--- DATA FOR THE TASK Enclosed Below ---
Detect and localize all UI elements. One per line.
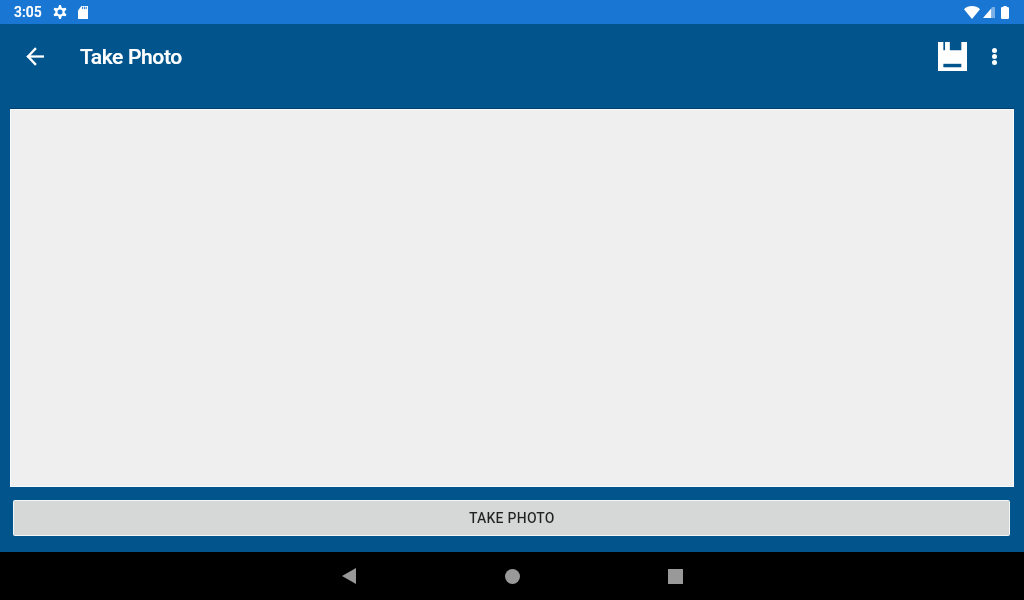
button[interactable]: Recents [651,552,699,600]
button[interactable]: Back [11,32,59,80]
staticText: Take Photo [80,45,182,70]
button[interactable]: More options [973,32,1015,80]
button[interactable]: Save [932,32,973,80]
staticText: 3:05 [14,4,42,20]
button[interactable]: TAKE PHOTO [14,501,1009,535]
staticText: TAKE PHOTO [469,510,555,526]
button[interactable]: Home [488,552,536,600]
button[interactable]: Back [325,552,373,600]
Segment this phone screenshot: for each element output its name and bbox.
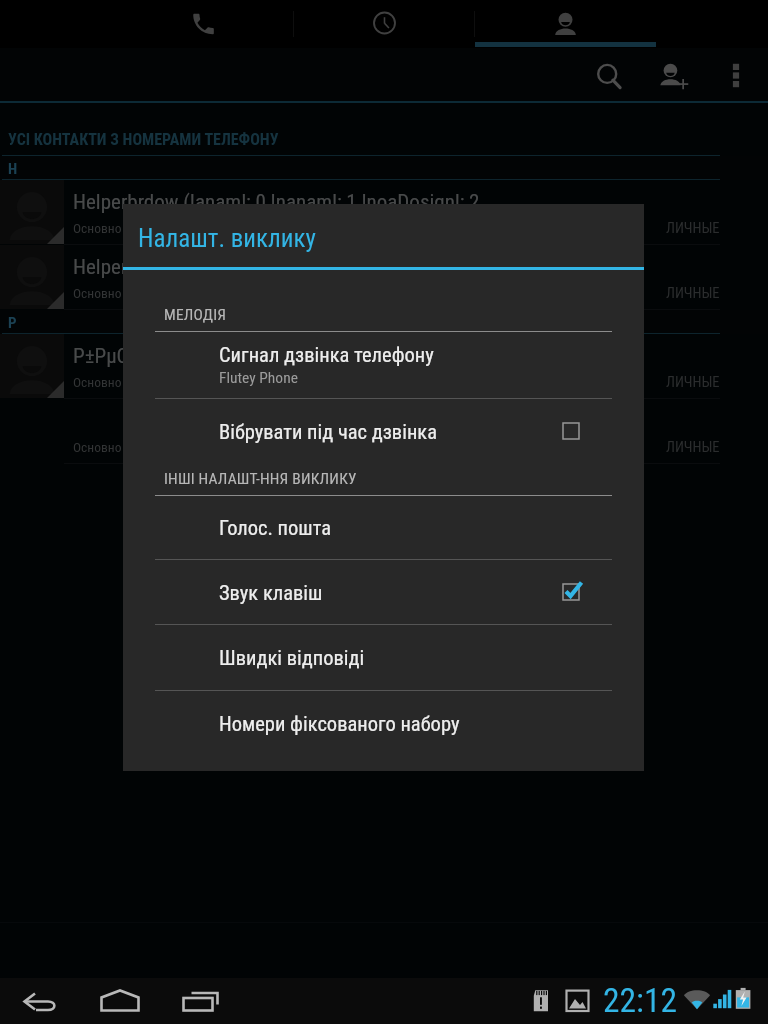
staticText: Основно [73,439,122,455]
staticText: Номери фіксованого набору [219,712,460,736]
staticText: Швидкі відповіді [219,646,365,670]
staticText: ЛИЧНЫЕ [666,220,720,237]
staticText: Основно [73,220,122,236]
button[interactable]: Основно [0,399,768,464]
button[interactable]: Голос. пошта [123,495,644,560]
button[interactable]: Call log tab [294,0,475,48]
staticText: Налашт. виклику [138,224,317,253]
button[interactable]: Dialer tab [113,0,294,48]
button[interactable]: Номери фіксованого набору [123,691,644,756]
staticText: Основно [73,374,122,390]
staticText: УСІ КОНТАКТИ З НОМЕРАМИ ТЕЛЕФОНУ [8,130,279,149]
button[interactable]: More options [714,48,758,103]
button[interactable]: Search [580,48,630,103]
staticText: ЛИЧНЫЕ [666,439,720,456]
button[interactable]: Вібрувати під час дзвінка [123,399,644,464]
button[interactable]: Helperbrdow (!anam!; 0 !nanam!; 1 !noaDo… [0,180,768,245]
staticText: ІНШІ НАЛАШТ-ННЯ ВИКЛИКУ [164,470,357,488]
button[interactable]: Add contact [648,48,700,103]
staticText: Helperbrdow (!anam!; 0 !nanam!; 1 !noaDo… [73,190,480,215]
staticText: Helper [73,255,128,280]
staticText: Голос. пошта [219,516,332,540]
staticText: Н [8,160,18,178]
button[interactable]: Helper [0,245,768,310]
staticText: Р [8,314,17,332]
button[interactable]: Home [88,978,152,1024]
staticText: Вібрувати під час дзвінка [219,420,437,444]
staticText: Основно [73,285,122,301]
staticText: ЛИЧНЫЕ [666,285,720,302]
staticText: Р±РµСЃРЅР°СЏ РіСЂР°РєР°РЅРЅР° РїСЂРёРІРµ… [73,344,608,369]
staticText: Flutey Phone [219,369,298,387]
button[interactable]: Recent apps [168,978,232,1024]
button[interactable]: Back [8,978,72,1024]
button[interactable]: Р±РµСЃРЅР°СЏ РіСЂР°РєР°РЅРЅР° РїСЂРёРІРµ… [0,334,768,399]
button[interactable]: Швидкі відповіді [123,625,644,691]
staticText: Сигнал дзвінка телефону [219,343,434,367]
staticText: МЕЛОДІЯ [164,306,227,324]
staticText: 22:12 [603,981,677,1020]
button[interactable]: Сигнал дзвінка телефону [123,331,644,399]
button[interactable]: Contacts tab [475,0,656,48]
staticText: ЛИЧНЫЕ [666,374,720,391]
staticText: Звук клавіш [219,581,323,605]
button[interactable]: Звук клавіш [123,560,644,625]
--- End of Enclosed DATA FOR THE TASK ---
--- DATA FOR THE TASK Enclosed Below ---
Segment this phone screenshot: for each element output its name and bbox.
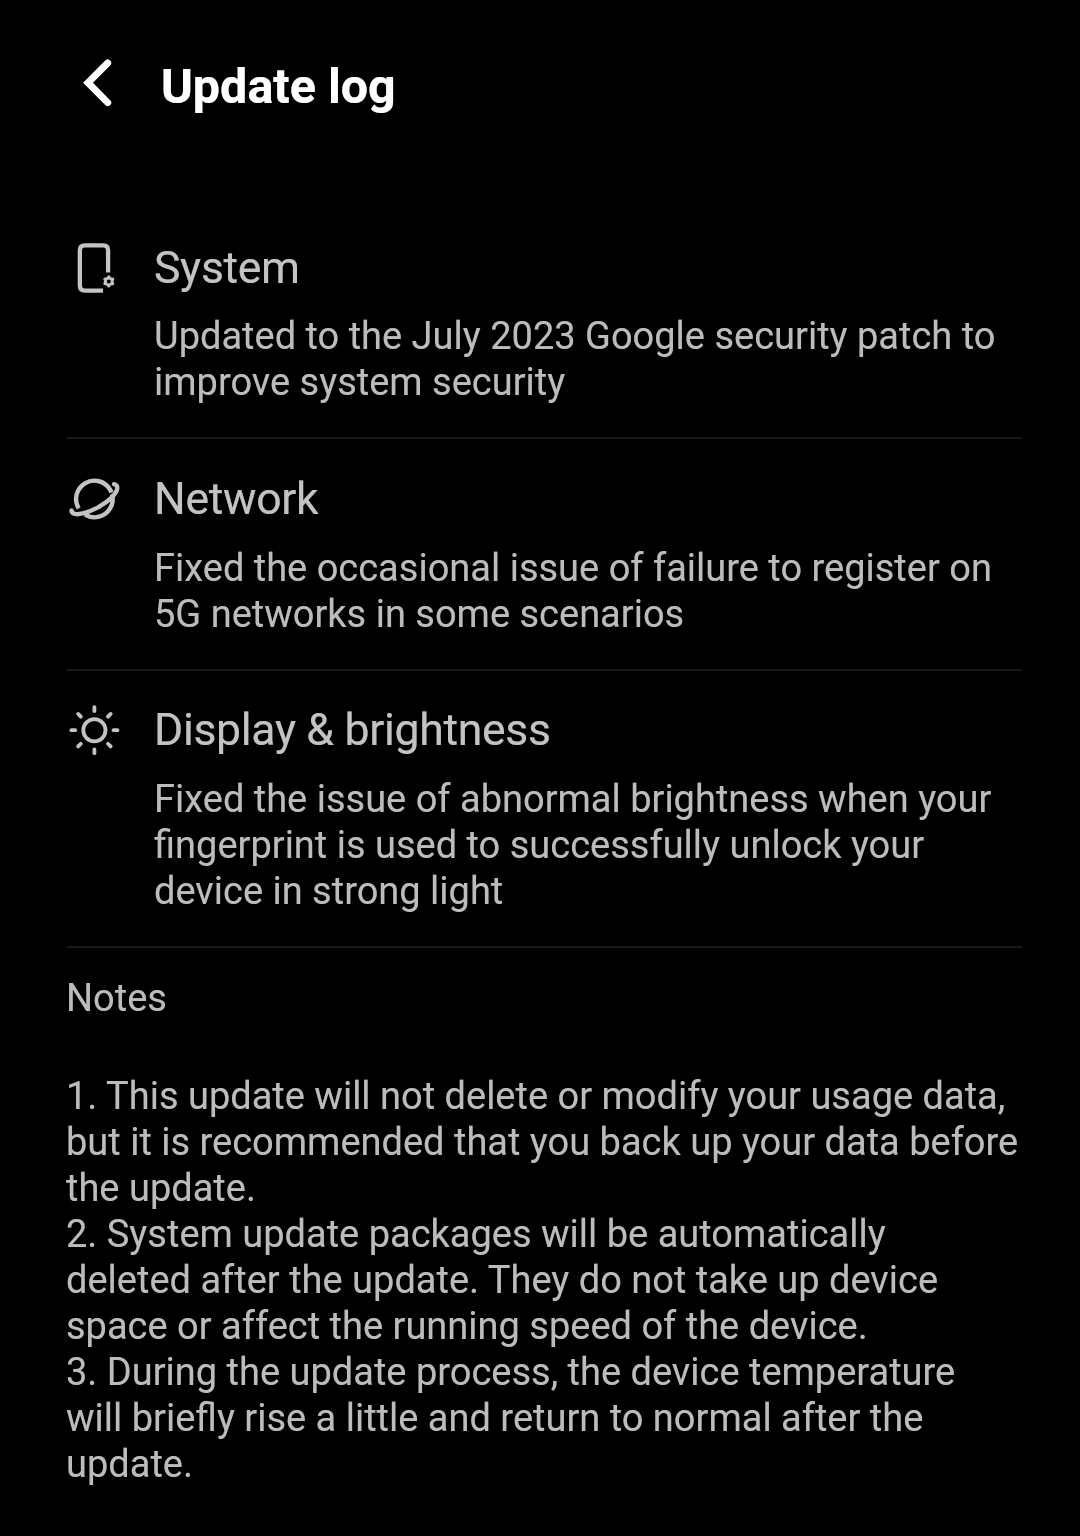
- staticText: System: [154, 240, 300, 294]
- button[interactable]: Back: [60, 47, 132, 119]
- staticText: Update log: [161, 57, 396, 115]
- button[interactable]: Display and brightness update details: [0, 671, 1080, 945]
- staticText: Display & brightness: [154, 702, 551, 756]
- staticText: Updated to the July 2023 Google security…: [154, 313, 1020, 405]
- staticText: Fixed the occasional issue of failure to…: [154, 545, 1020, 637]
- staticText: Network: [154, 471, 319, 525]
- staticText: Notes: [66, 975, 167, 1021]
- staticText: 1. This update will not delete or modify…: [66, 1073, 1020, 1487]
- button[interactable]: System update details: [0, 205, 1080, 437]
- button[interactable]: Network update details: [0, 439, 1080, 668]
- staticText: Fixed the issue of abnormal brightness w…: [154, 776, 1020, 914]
--- End of Enclosed DATA FOR THE TASK ---
YOUR GOAL: From the data above, work out how many lines contain the string "Основно" and reply with only the number.

EXPECTED ANSWER: 5